Temiz ve Güvenilir Gıdaya Erişmek Mümkün Değil mi?

Her ne kadar yukarıda bahsettiğim olumsuz tablo mevcut ve hakim durumdaysa da, Temiz ve Güvenli Gıda üreticileri de hiç yok değildir. Gıda konusunda her ne kadar büyük oranda “Gıda Endüstrisinin” hegemonyası olsa da, hammaddeden (bitkisel ve hayvansal) işlenmiş gıdaya kadar titiz ve sağlıklı gıda üretimi yapan üreticiler de mevcuttur. Bu tip üreticilere ve ürünlerine erişmek ise ülkemizde maalesef tüketicilerin araştırmasına ve bilinçli olmasına bağlı durumdadır. Zira bu üreticiler genellikle yerel ölçekte ve sınırlı miktarda sermayeye ve üretim kapasitesine sahip üreticilerdir. Pazarlama ve reklama ayıracak bütçeleri çok fazla olmadığı için tanıtım konusunda elleri büyük sermaye gruplarına karşı oldukça zayıftır. Bu sebeple onlara ulaşmak biraz da tüketicinin çabasına bağlıdır.

Yol üstünde alınan ürünler ne kadar güvenli?

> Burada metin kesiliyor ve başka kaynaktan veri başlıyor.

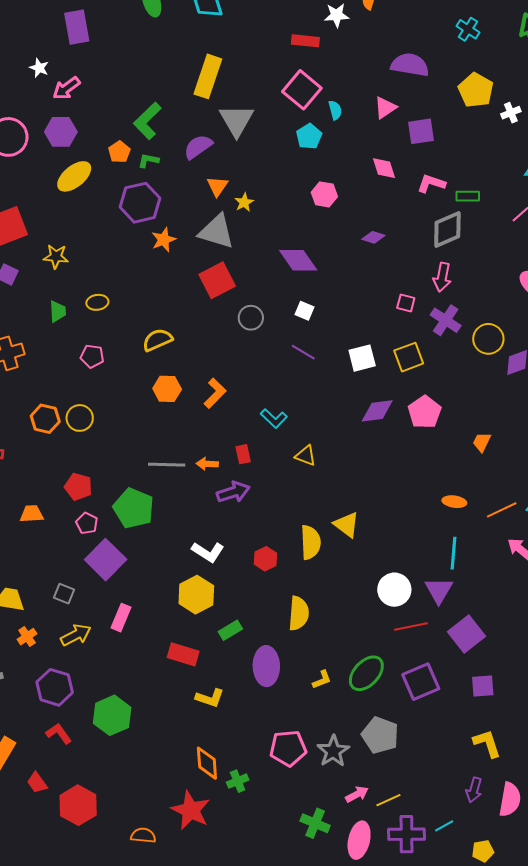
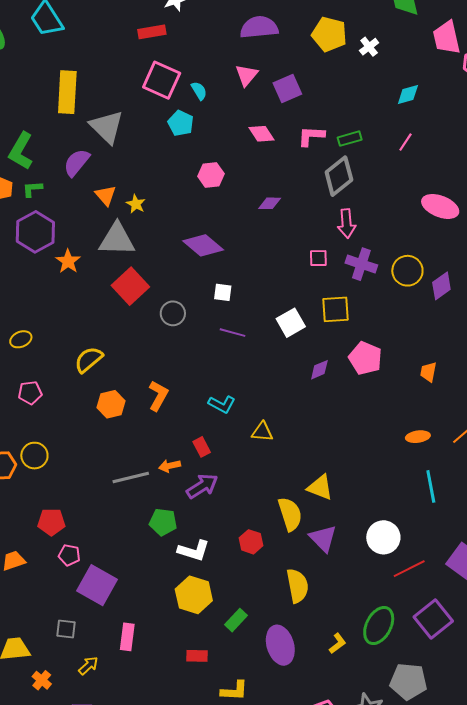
yellow square: (409, 357) -> (335, 309), turned 32
purple diamond: (377, 411) -> (319, 370), size x0.7
green pentagon: (134, 508) -> (163, 522), moved, size x0.7
purple triangle: (439, 590) -> (323, 538), moved
yellow arrow: (76, 635) -> (88, 666), size x0.7
red rectangle: (183, 654) -> (197, 656), size x0.7

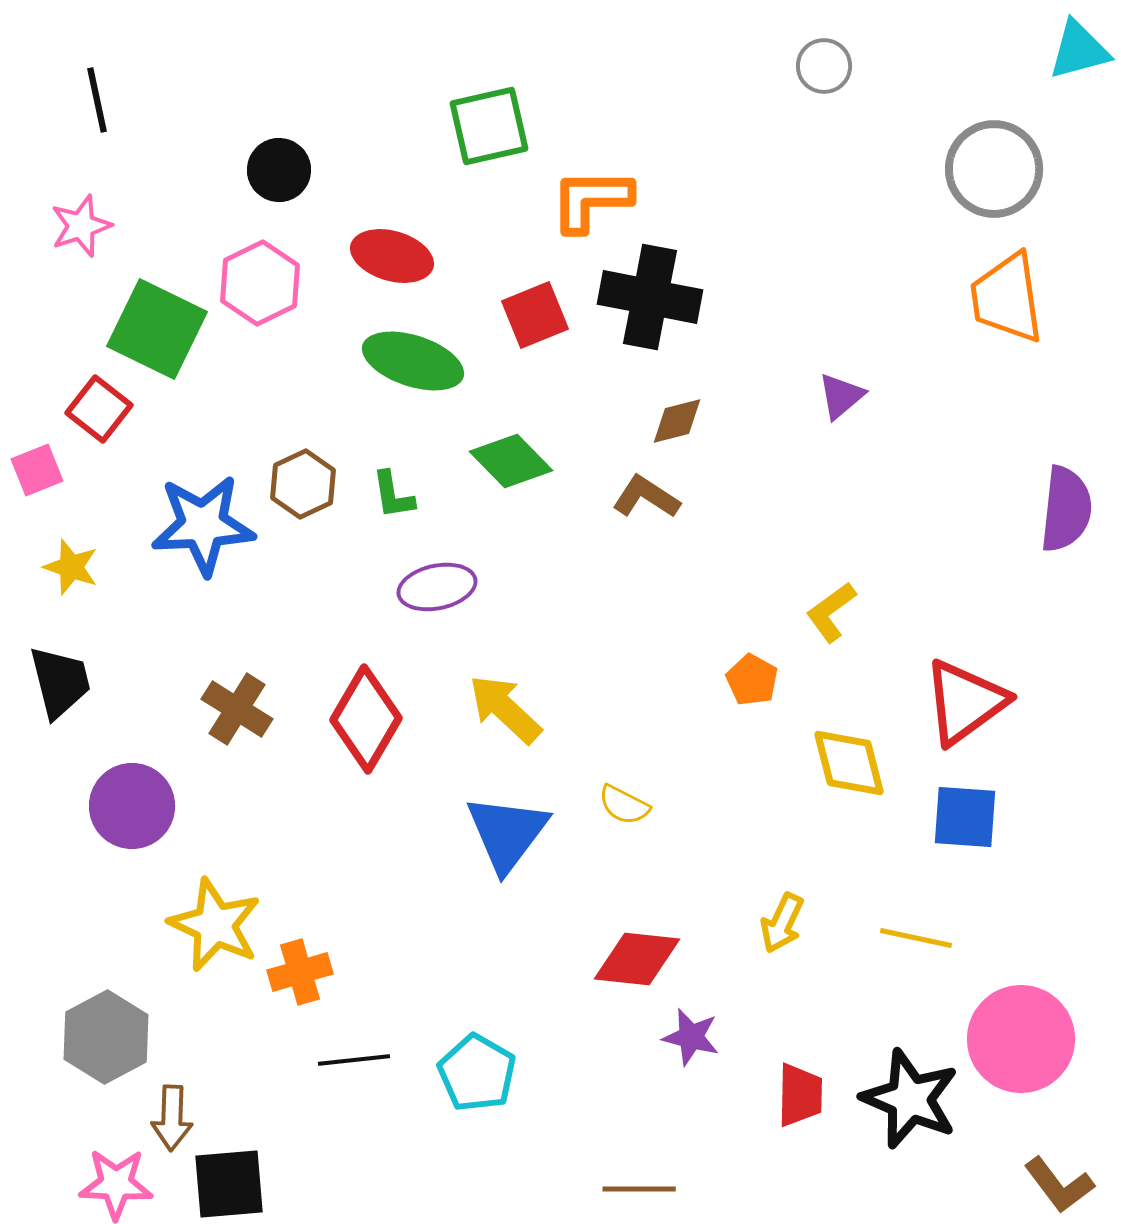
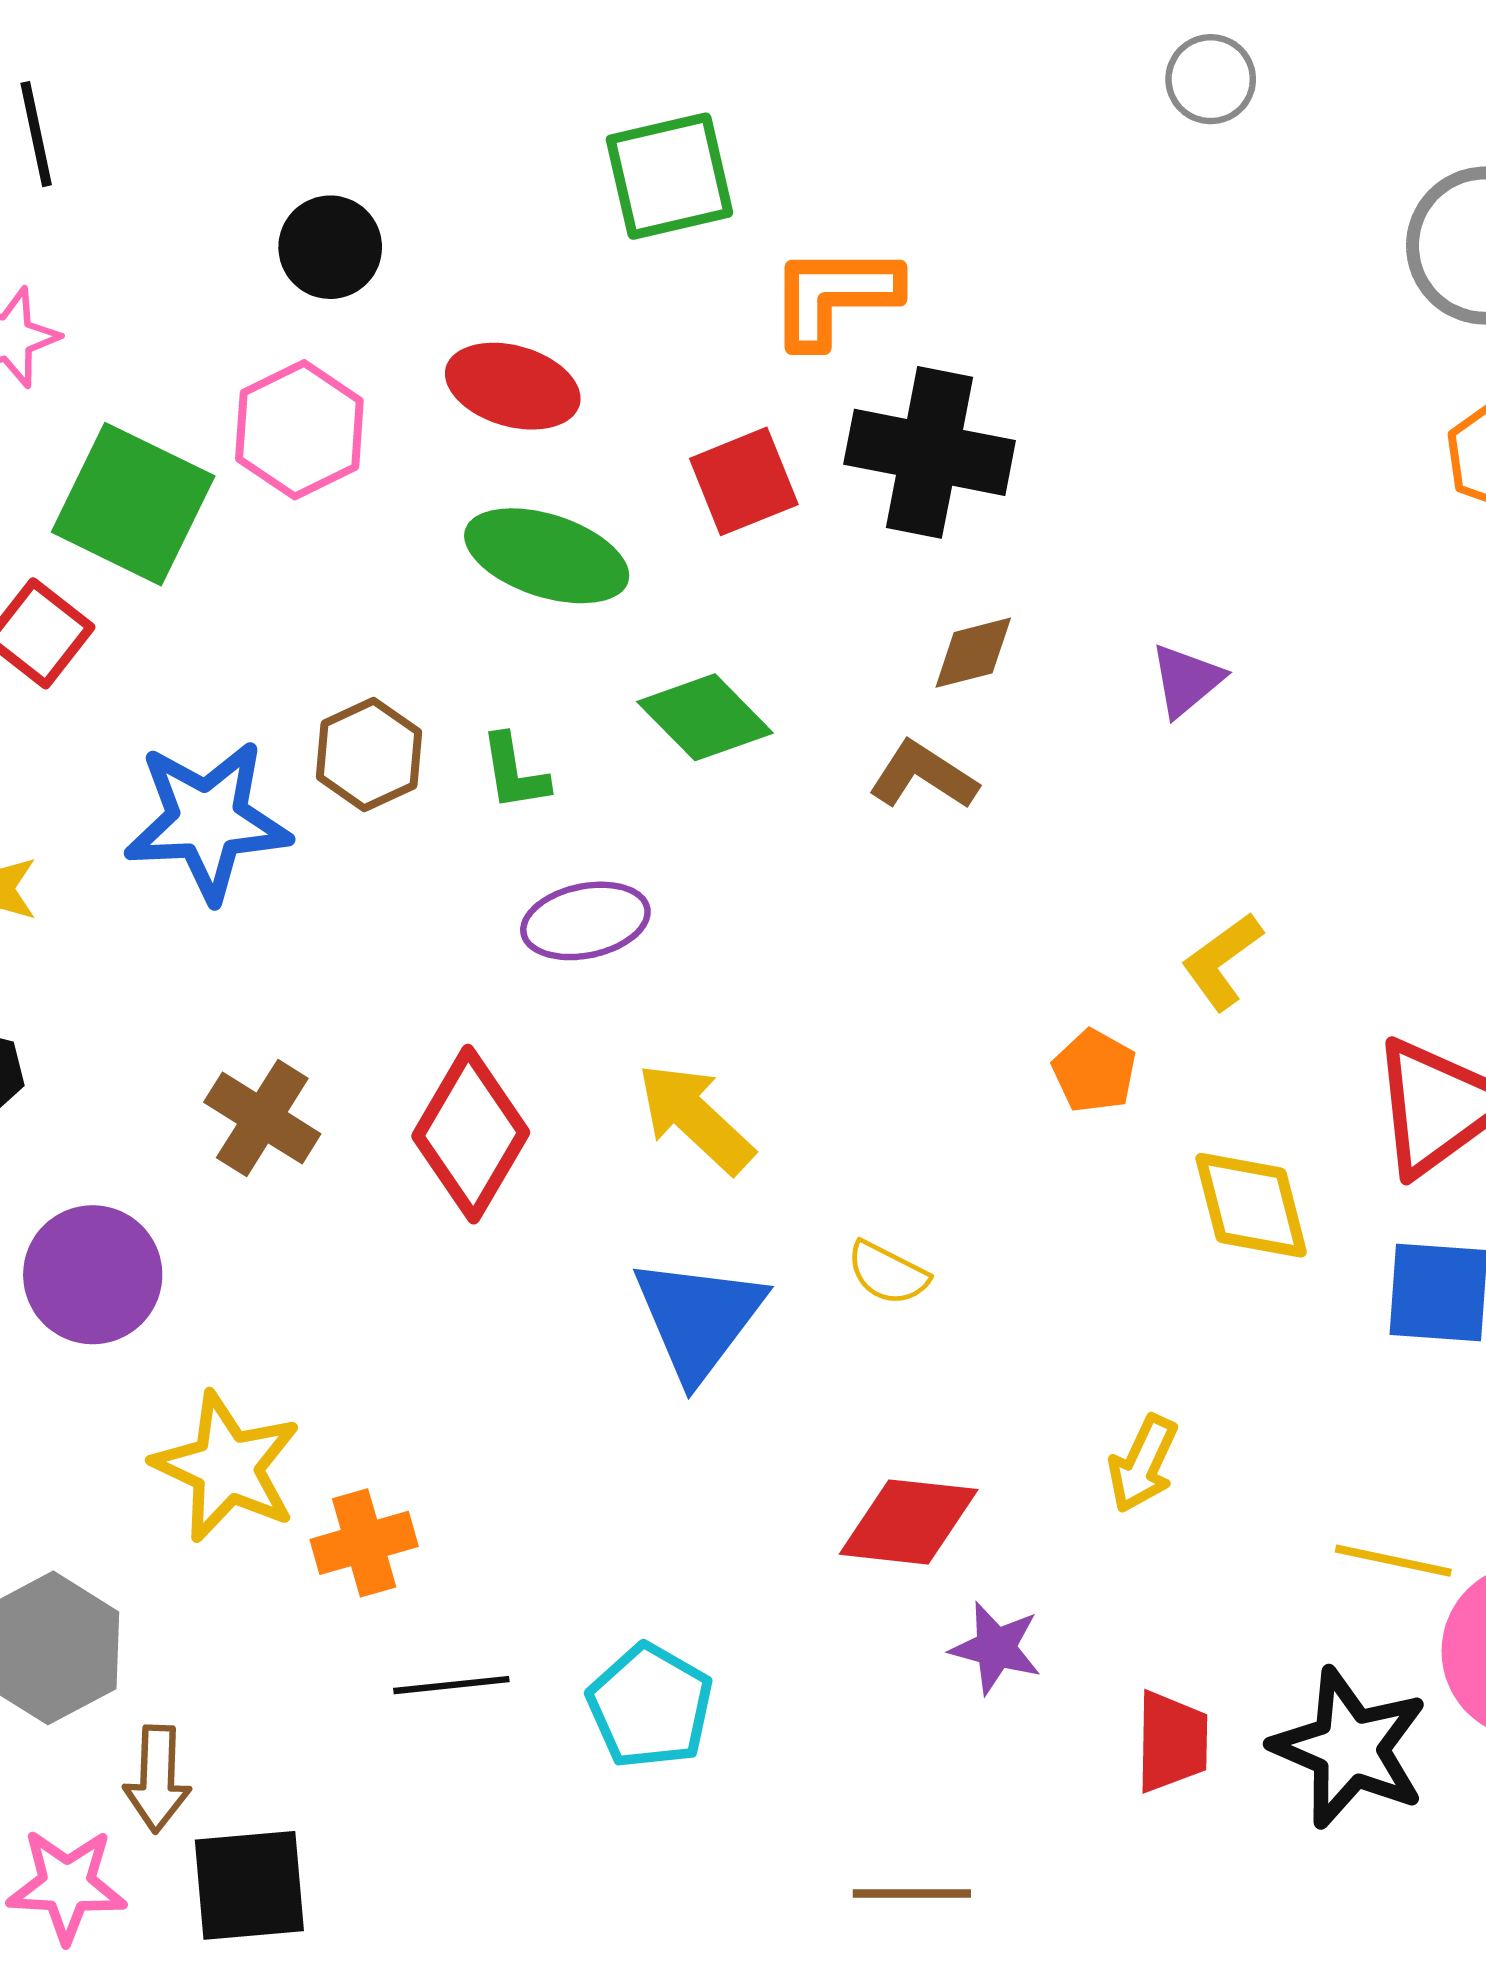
purple triangle: (841, 396) -> (1186, 680), moved
yellow line: (916, 938) -> (1393, 1561), moved

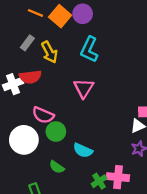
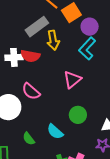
purple circle: (83, 14) -> (90, 27), moved
gray rectangle: (27, 43) -> (37, 27), size x1.6
green circle: (56, 132) -> (78, 115), moved

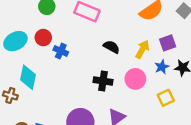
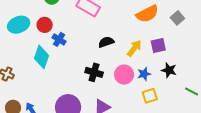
black semicircle: (111, 47) -> (106, 42), turned -56
blue star: (162, 67) -> (144, 74), moved
cyan diamond: (28, 77) -> (42, 57), moved

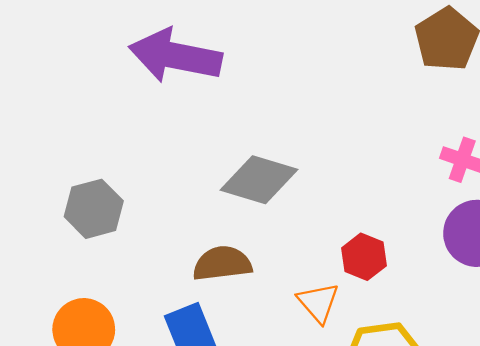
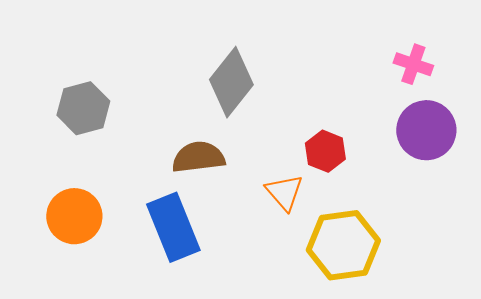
gray diamond: (259, 180) -> (231, 82), turned -68

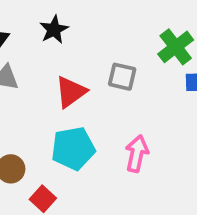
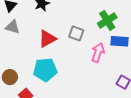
pink arrow: (137, 154) -> (98, 52), moved

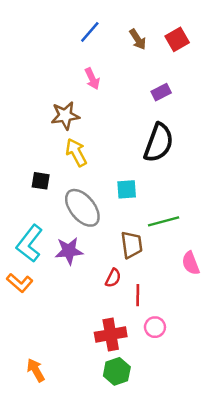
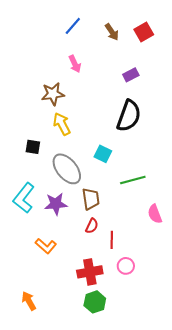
cyan square: (127, 189) -> (103, 154), turned 30
brown trapezoid: (132, 245) -> (91, 199), moved
orange L-shape: (20, 283) -> (46, 246), moved

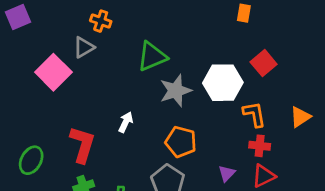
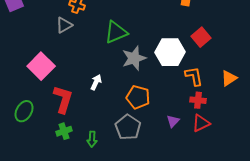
pink square: (53, 72) -> (41, 66), moved

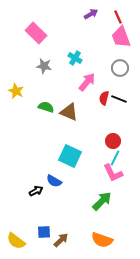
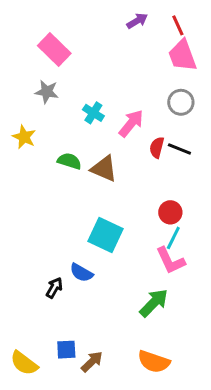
cyan cross: (75, 58) -> (93, 113), moved
gray star: (44, 66) -> (47, 92), moved
black arrow: (36, 191) -> (54, 288), turned -32

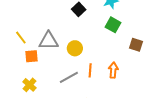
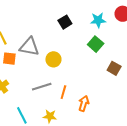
orange line: (90, 70) -> (63, 92), moved
orange arrow: (113, 70) -> (84, 103), moved

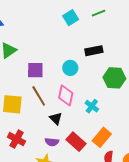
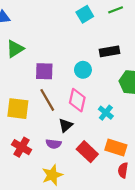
black triangle: (56, 118) -> (66, 125), turned 32
orange rectangle: (102, 137) -> (116, 147), turned 66
purple semicircle: (52, 142) -> (54, 144), moved

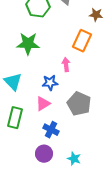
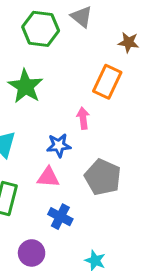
green star: (28, 44) -> (25, 86), turned 30
pink triangle: (43, 104) -> (48, 177), turned 35
purple circle: (44, 154) -> (32, 253), moved

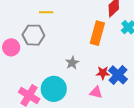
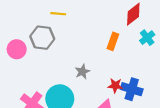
orange rectangle: (97, 33) -> (113, 41), size x0.7
blue cross: (118, 75) -> (132, 89), turned -30

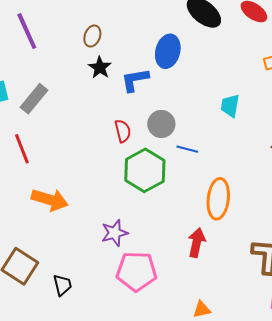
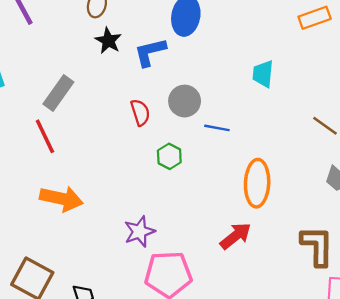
gray rectangle: (34, 99) -> (58, 93), moved
red line: (22, 149) -> (45, 136), moved
green hexagon: (145, 170) -> (169, 156), size x0.5
red arrow: (197, 243) -> (236, 236), turned 44

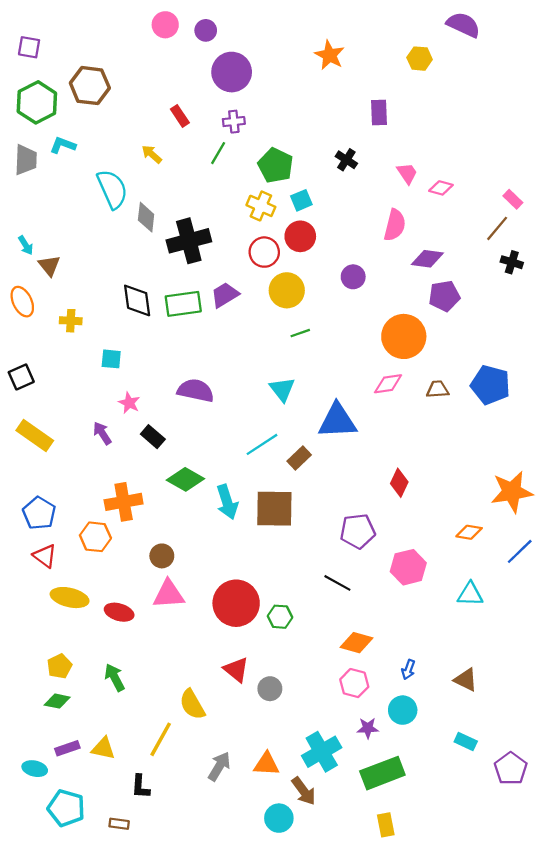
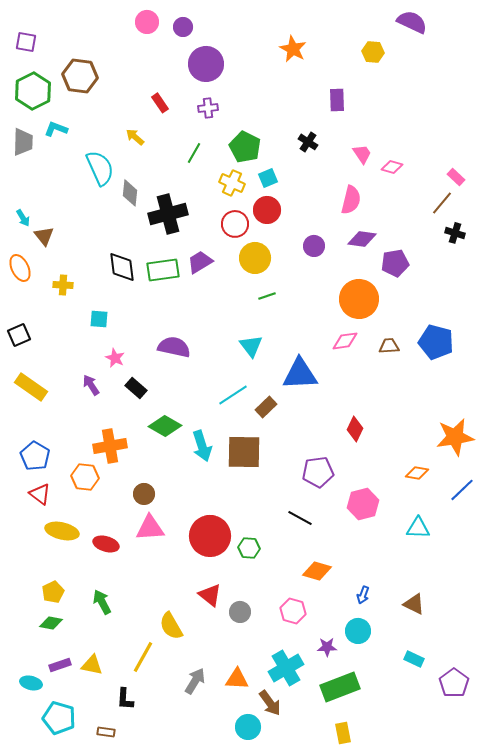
green line: (218, 153) -> (194, 153), moved
purple diamond: (427, 259) -> (362, 239), moved
pink hexagon: (354, 683) -> (293, 611), moved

Temiz ve Güvenli gıdaya erişmek konusunda yapılan en büyük hatalardan birisi de markasız ve yol üstünde bulunan üreticilerden yapılan ürün alışverişleridir. Toplumumuzda genellikle seyahatlerde yol üstünde bulunan “yerel çiftçi, köylü” vb satıcılardan alınan ürünlerin güvenilir olduğuna dair yanlış bir kanaat mevcuttur. Bu ürünler her ne kadar yöresel ve geleneksel adı altında satılsalar da, işin iç yüzü hiç de düşündüğünüz gibi olmayabilir. Bu ürünler ve üretici satıcılar yetersizliğini eleştirdiğimiz denetim sisteminin dahi dışında olup hiçbir kontrole tabi değillerdir. Aslında konumuzun dışında yer alan ve ülkemiz gıda güvenliği sorunlarının başında gelen “TAĞŞİŞ”in en fazla görülme riski taşıyan ürünler de bu ürünlerdir. Zira üzerlerinde ne marka, ne işletme ruhsatı, ne de ürün içeriğine ait hiçbir bilgi bulunmadığı gibi, nerede ve hangi şartlarda üretildiği de belli değildir. Satın aldığınız bir üründen memnun kalmadığınızda ya da ürünü iade etmek istediğinizde karşınızda muhatap bulamayacağınız  bulsanız da sonuç alamayacağınız bir durumla karşılaşmanız çok olası bir durumdur. Bu yol üstü köylü satıcıları ile ilgili şahit olunan bazı durumlardan bahsetmek gerekirse; zeytinyağlarının içine genellikle Ayçiçek ya da pamuk yağı karıştırıldığı, marketten satın alınan yumurtaların pisliğe bulaştırılarak köy yumurtası izleniminin verildiği, fabrikasyon salçaların kavanozlara doldurularak köy salçası diye satıldığı, gıda boyası ve aroma verici maddeler katılarak soğuk içeceklerin doğal ürünlermiş gibi satıldığı oldukça yaygın bir olgudur.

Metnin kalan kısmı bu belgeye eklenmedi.